Group membership and rights

[Patrick]

We have a Win2003 DC (was upgraded from Win2K) and network
is mixed with 2000 & 2003 servers and W2K and XP
workstations. Login scripts are of the .vbs type,
not .bat and run at the OU level.

Problem is, when I place my users in the Domain Users
group as well as custom groups I've created that grant
access to necessary shares, their drives dont map at
login, certain apps dont run, and if the PC doesn't have a
domain user profile already created, they cant even log in.

As a result, I have most of my users in the Domanin Admins
group!!!! And thats gotta change!!!

Should I not have users in the Dom Users grp but maybe
Power Users? What local group should the local user
account on the workstation be a member of? Am I totally
screwing something up?

Thanks much in advance,
Patrick

 

[Cary Shultz [A.D. MVP]]

Patrick,

Are you using Group Policy to 'deliver' your logon scripts?

Let's see an example of your logon script. Since you have all WIN2000 /
WINXP clients you might want to take a look at Richard Mueller's website at
http://www.rlmueller.net as he has some examples of .vbs logon scripts that
map network drives according to group membership.

I might suggest that you take a look at DNS as well. Are all of your
systems - in their TCP/IP configuration settings - pointing to your internal
DNS Server(s)? And by all systems I mean Domain Controllers, Member Servers
and workstations. They should not point to any external DNS Server at all!

Let's start there.

Cary

 

[Herb Martin]

Problem is, when I place my users in the Domain Users

group as well as custom groups I've created that grant
access to necessary shares, their drives dont map at
login, certain apps dont run, and if the PC doesn't have a
domain user profile already created, they cant even log in.

As a result, I have most of my users in the Domanin Admins
group!!!! And thats gotta change!!!

Follow Cary's link but consider that you likely need to
work on your understanding of permissions on shares
and NTFS volumes (file and directories.)

As long as you grant the proper permissions (based on the user's
groups) there is zero reason to put a user in Domain Admins.

AND putting someone in Domain Admins will NOT fix a problem
that could not be fixed by granting the proper access.

Should I not have users in the Dom Users grp but maybe
Power Users? What local group should the local user
account on the workstation be a member of? Am I totally
screwing something up?

Usually Users, or MAYBE Power Users too, but these MACHINE
groups won't help you at all on DOMAIN resources (network servers.)

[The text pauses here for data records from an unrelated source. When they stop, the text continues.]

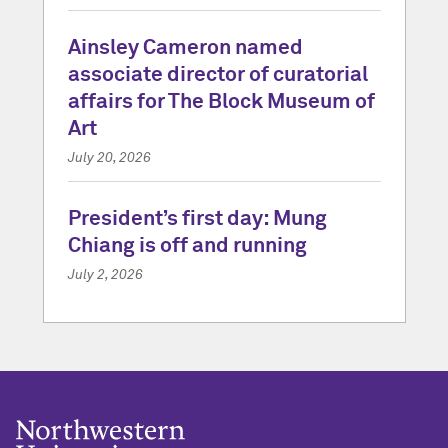
Ainsley Cameron named
associate director of curatorial
affairs for The Block Museum of
Art
July 20, 2026
President’s first day: Mung
Chiang is off and running
July 2, 2026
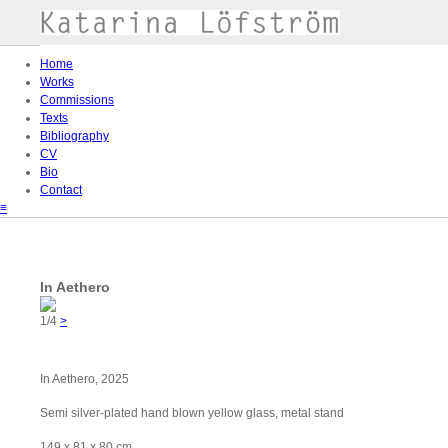
Home
Works
Commissions
Texts
Bibliography
CV
Bio
Contact
≡
In Aethero
1/4
>
In Aethero, 2025
Semi silver-plated hand blown yellow glass, metal stand
149 x 81 x 80 cm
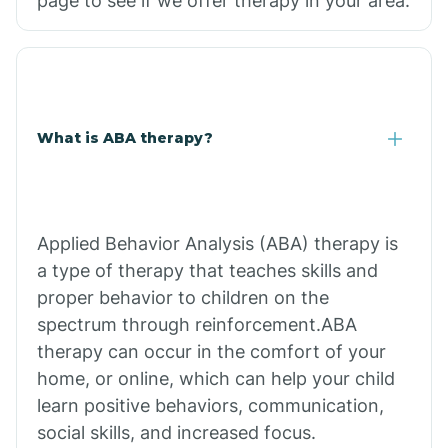
page to see if we offer therapy in your area.
What is ABA therapy?
Applied Behavior Analysis (ABA) therapy is
a type of therapy that teaches skills and
proper behavior to children on the
spectrum through reinforcement.ABA
therapy can occur in the comfort of your
home, or online, which can help your child
learn positive behaviors, communication,
social skills, and increased focus.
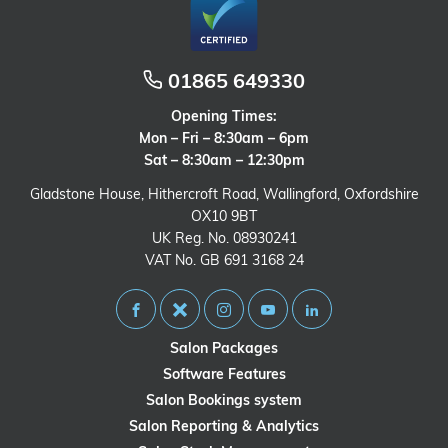
01865 649330
Opening Times:
Mon – Fri – 8:30am – 6pm
Sat – 8:30am – 12:30pm
Gladstone House, Hithercroft Road, Wallingford, Oxfordshire
OX10 9BT
UK Reg. No. 08930241
VAT No. GB 691 3168 24
Salon Packages
Software Features
Salon Bookings system
Salon Reporting & Analytics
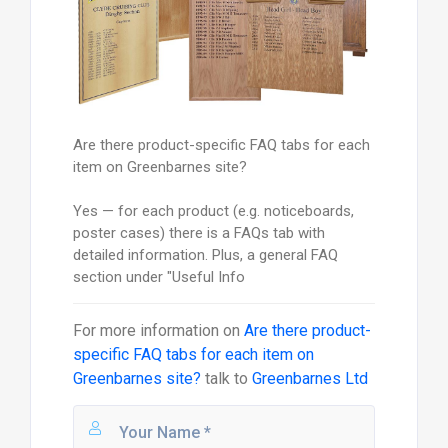
Are there product-specific FAQ tabs for each
item on Greenbarnes site?
Yes — for each product (e.g. noticeboards,
poster cases) there is a FAQs tab with
detailed information. Plus, a general FAQ
section under "Useful Info
For more information on
Are there product-
specific FAQ tabs for each item on
Greenbarnes site?
talk to
Greenbarnes Ltd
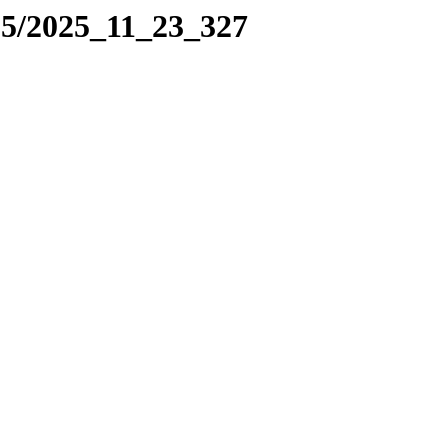
25/2025_11_23_327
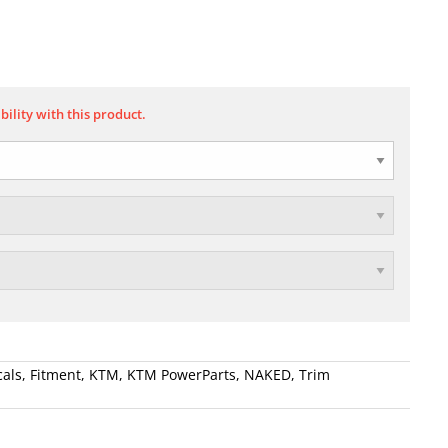
bility with this product.
als
,
Fitment
,
KTM
,
KTM PowerParts
,
NAKED
,
Trim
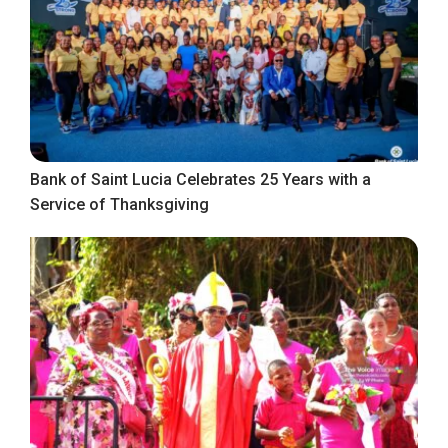
Bank of Saint Lucia Celebrates 25 Years with a
Service of Thanksgiving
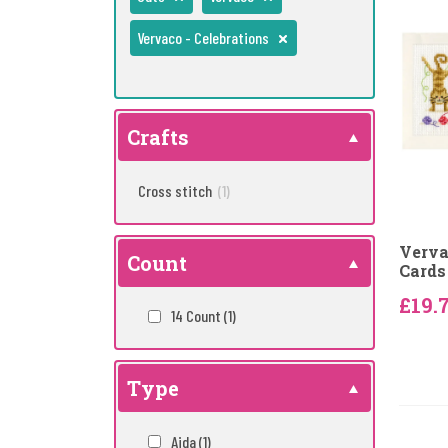
Vervaco - Celebrations
Crafts
Cross stitch
(1)
Verva
Count
Cards 
£19.
14 Count
(1)
Type
Aida
(1)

Maybe you also have a problem with your scripts or even the GPOs
that are linked to your OUs.

Are they being applied (GPResult or RSoP will help determine this.)

Do the users have READ+ on the Logon script files? (Without this
they cannot run them.)

Do the users have at least READ+ on the shares to which you map
them? Do they also have at least READ+ on SOME of the files there,
on the file to which they need access?